Rosengren sees Fed exceeding inflation, unemployment targets by mid-2017
Rate-setters in the US had the luxury of waiting a little before moving on rates so as to get it "just right" but with the central bank set to exceed its goals, the risk existed of waiting too long, a top policymaker said.
Echoing remarks made on 14 October, Boston Fed president Eric Rosengren said in an interview with Reuters that: "We have the luxury right now to make a change, wait a little while, see what the impact is."
Nevertheless, and in line with the position he staked out at the Federal Reserve's last policy meeting on 21 September, Rosengren forecast the US unemployment rate will fall to 4.7% and inflation top the central bank's 2% target by the middle of 2017.

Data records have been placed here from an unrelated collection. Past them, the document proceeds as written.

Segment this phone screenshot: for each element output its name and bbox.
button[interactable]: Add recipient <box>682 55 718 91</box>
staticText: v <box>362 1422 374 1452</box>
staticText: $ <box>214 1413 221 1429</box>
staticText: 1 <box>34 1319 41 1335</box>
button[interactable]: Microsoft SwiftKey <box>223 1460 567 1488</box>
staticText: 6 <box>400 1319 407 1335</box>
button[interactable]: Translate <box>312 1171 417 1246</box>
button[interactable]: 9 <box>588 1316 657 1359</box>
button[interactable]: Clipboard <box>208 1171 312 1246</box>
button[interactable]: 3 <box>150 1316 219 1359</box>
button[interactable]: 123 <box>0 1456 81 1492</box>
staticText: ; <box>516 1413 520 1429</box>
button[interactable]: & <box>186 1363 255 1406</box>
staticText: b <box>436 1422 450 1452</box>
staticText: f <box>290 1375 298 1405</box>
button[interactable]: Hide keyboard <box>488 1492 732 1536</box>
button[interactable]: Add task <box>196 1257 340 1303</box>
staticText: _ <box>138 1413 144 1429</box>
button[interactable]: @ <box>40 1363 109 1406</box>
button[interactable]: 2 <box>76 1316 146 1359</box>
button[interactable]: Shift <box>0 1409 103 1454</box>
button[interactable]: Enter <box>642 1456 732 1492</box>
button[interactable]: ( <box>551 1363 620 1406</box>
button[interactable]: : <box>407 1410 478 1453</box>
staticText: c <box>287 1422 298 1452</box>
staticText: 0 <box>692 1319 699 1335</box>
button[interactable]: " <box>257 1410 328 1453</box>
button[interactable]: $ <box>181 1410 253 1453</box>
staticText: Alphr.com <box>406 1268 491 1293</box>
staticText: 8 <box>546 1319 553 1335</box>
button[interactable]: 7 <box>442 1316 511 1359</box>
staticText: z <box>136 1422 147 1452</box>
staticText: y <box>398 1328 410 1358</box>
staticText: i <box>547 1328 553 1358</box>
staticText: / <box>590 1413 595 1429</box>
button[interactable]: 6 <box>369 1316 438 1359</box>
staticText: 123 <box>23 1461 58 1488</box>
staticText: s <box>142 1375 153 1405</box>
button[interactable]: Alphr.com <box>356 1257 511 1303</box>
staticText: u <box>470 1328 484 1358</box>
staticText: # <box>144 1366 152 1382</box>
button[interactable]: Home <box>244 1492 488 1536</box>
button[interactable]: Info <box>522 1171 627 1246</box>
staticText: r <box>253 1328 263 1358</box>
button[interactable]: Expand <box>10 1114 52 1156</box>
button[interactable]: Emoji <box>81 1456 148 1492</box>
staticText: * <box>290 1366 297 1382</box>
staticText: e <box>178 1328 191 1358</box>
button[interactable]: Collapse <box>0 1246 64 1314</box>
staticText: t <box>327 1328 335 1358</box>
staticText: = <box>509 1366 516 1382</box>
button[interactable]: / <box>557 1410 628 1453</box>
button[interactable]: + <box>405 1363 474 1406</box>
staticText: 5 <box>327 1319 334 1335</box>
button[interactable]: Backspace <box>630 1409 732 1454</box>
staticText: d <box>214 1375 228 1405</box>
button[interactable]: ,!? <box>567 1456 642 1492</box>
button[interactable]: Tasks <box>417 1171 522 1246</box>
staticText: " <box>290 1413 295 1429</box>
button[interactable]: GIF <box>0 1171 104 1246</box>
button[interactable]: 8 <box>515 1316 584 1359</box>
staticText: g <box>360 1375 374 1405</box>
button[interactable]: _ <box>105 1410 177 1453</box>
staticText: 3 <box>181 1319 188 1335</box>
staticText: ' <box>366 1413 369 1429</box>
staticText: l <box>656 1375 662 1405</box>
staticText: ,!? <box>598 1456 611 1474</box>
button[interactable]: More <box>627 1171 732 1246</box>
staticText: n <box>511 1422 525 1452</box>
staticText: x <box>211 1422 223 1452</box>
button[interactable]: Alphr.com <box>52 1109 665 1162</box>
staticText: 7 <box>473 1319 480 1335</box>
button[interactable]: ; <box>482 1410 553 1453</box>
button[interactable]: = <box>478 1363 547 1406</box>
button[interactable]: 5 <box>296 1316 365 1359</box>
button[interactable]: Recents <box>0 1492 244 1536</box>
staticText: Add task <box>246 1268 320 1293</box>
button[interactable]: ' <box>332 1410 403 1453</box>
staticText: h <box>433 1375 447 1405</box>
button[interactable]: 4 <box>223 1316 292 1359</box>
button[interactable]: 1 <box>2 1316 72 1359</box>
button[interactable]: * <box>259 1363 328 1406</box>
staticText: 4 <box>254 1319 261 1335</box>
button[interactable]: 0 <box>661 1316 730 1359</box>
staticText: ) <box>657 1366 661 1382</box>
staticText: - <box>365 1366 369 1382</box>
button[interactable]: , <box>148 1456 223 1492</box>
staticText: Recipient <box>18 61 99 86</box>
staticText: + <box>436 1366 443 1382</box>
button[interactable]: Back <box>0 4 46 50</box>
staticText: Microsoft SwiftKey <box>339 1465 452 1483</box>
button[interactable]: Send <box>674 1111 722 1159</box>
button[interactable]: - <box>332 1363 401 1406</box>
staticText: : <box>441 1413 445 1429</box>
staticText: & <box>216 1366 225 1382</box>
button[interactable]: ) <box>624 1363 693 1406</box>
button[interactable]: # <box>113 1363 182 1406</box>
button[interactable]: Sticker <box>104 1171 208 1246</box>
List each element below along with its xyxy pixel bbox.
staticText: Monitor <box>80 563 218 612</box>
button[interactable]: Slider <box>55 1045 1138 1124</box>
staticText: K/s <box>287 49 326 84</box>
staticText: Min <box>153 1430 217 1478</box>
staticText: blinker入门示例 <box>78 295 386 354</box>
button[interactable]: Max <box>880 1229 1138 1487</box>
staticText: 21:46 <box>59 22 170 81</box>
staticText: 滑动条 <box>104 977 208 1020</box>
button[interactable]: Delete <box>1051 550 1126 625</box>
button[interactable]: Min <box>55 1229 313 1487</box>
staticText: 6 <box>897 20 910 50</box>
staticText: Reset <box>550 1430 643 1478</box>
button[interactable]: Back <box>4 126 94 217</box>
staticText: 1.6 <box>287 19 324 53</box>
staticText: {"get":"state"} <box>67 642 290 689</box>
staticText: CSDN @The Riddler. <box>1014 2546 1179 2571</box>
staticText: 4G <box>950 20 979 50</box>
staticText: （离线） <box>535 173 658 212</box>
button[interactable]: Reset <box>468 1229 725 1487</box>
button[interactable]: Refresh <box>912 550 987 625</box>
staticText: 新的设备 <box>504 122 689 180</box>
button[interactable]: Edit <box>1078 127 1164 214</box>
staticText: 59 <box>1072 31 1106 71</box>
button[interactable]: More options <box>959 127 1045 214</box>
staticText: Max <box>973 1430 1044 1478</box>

Those projections, the central banker argued, is why he voted for an immediate interest rate hike in September.
"If you wait too long ... the more likely you are going to have to do it more quickly ... The less likely you are to calibrate it just right."
During the Boston Fed's annual economic conference, chair Janet Yellen admitted the possibility that running a "high-pressure economy" might help undo damage from the 2007-2009 crisis that weighed on output and marginalised some workers.
For Rosengren, who did not dispute that, according to Reuters, his approach was about trying to determine just how tight labour markets could get without tying the monetary authority's hand behind its back.
"I want to probe, I don't want to plunge," he said. "I am getting more concerned about the optionality we are losing if we wait too long."